Comments for NUVIA Phoenix Targets +40-50% ST Performance Over Zen 2 for Only 33% the Power

NUVIA Phoenix Targets +40-50% ST Performance Over Zen 2 for Only 33% the Power

by Dr. Ian Cutress on 8/11/2020 1:00 PM EST

Post Your Comment
Please log in or sign up to comment.

Comments Locked

43 Comments

Back to Article

quorm - Tuesday, August 11, 2020 - link
Lol at that "graph". Hope they can make it real.
Spunjji - Wednesday, August 12, 2020 - link
I mirror this sentiment. It'll be interesting to see how the rest of the market looks when they have a product to show.
eoerl - Tuesday, August 11, 2020 - link
it looks to me like the focus on a single core is a little dishonest, Intel/AMD designs need to scale up to 64 cores while Apple/Qualcomm is 2-4 big cores, the presentation from Nuvia is not super clear on that front. Remove some of the design constraints and doing better it almost granted, but it needs to be presented as a sidestep then, not a complete overtake. The curves read "look, it's possible to do better, we'll be there" while conveniently hiding a couple of parameters (core transistor count being another one, which will matter for competitiveness). Any competition is good and I hope that Nuvia delivers on that, but right now it looks like there are missing parts in the argumentation
Jaianiesh03 - Tuesday, August 11, 2020 - link
Its an architectural leap you could say but its not that impressive. In 18 months the A15 would be out and considering the A14 lands at about 1650 in GB5 , so A15 will probably land at around 1950(20% improvement), so commendable work but apple would be right on their heels
Jaianiesh03 - Tuesday, August 11, 2020 - link
By the can someone clarify, the heading says 40-50 percent whereas the article says 50-100 percent lead over zen2. Because if its just 40 to 50 percent lead over zen 2 in 18 months apple has them beat already
Wilco1 - Wednesday, August 12, 2020 - link
How does that matter? We're talking server chips. Their main competition is next generation server chips from Marvell, Ampere, AWS etc, and maybe AMD if Zen 3 turns out to be better than expected.
Kamen Rider Blade - Tuesday, August 11, 2020 - link
But even then, you have to compete against IBM's OpenPOWER and POWER10 looks pretty damn good.

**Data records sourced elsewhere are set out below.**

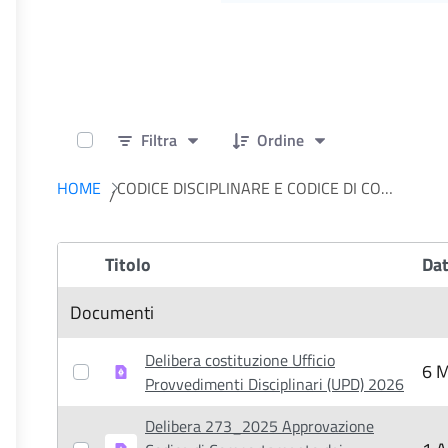
0 of 7 Articoli Selected
Filtra
Ordine
HOME
CODICE DISCIPLINARE E CODICE DI CONDOTTA
Titolo
Dat
Item Selection
Documenti
Delibera costituzione Ufficio
6 M
Provvedimenti Disciplinari (UPD) 2026
Delibera 273_2025 Approvazione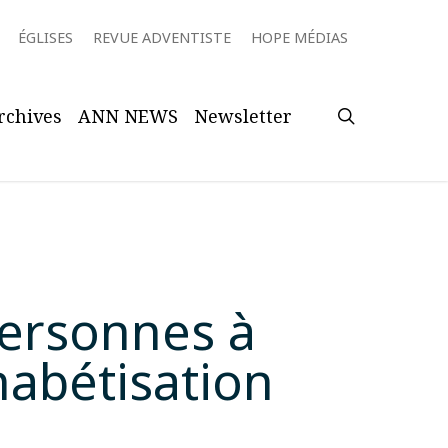
ÉGLISES
REVUE ADVENTISTE
HOPE MÉDIAS
search
rchives
ANN NEWS
Newsletter
personnes à
abétisation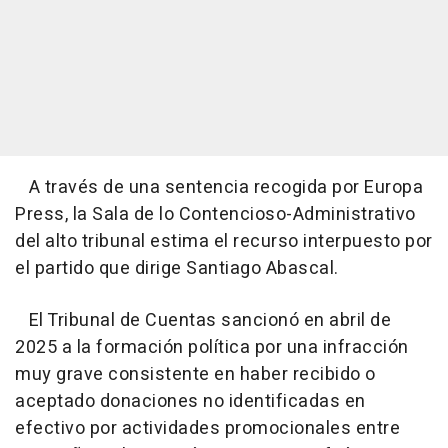
A través de una sentencia recogida por Europa
Press, la Sala de lo Contencioso-Administrativo
del alto tribunal estima el recurso interpuesto por
el partido que dirige Santiago Abascal.
El Tribunal de Cuentas sancionó en abril de
2025 a la formación política por una infracción
muy grave consistente en haber recibido o
aceptado donaciones no identificadas en
efectivo por actividades promocionales entre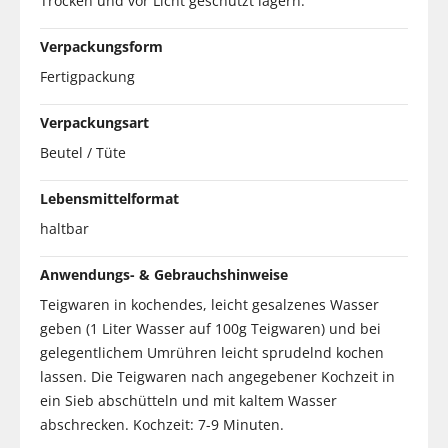
Trocken und vor Licht geschützt lagern.
Verpackungsform
Fertigpackung
Verpackungsart
Beutel / Tüte
Lebensmittelformat
haltbar
Anwendungs- & Gebrauchshinweise
Teigwaren in kochendes, leicht gesalzenes Wasser
geben (1 Liter Wasser auf 100g Teigwaren) und bei
gelegentlichem Umrühren leicht sprudelnd kochen
lassen. Die Teigwaren nach angegebener Kochzeit in
ein Sieb abschütteln und mit kaltem Wasser
abschrecken. Kochzeit: 7-9 Minuten.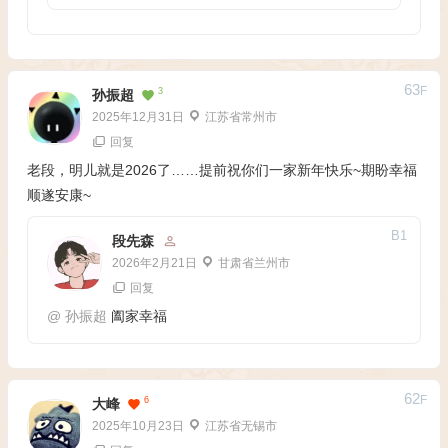
63
F
3
孙振超
2025年12月31日
江苏省常州市
回复
老段，明儿就是2026了……提前祝你们一家新年快乐~期盼幸福
顺遂安康~
B
1
段先森
2026年2月21日
甘肃省兰州市
回复
@
孙振超
阖家幸福
62
F
6
大峰
2025年10月23日
江苏省无锡市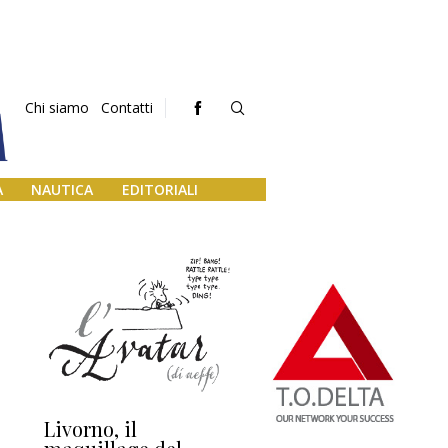
Chi siamo
Contatti
A
NAUTICA
EDITORIALI
Livorno, il
L’uscita di scena di
Da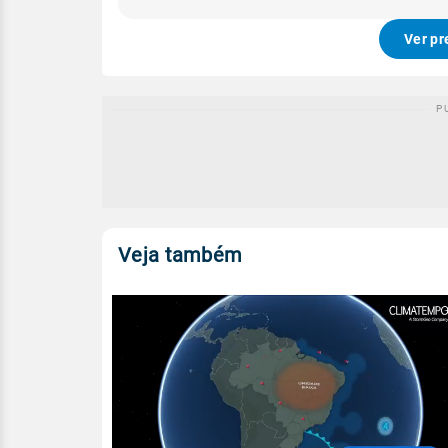
Ver pr
Veja também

https://en.wikipedia.org/wiki/POWER10

Don't forget Cavium with it's ThunderX# line.

Ampere eMAG line won't sit on it's laurels and will have a chip refresh at some point.
anonomouse - Tuesday, August 11, 2020 - link
Fairly sure that if you were to plop Power9 in this chart, you'd have to extend the graph a few miles to the right.
name99 - Tuesday, August 11, 2020 - link
POWER10 is great if you have lots of IO or need lots of throughput.
POWER so far has been sub-optimal on most single-threaded tasks (except for certain types of code with MASSIVE memory footprints), and I don't see POWER10 changing that.

The other ARM vendors are irrelevant at this performance level. They're tracking the ARM performance curve, so lagging Apple by about two years. Nuvia will track the Apple curve.
Maybe they'll compete by offering more, cheaper cores (the AMD vs Intel strategy)?
Spunjji - Wednesday, August 12, 2020 - link
Not sure about the claim re: ARM being 2 years behind. For a start, the S865 curve shows ARM's standard designs are lagging Apple by less than a year in efficiency terms. They're lagging further behind in absolute-maximum performance, but then that's something the X1 cores are set to resolve. They're an unknown quantity right now, though.
name99 - Tuesday, August 11, 2020 - link
Oh give me a break. Amazon, Ampere, Marvell have all managed to scale their cores to 64, 80, 96 core SoCs. And they run those cores at <~3W each.
What exactly do you imagine is so difficult about scaling up that Apple and Nuvia (both with extreme competence in the far harder task of designing a performant single-threaded CPU) will face difficulty?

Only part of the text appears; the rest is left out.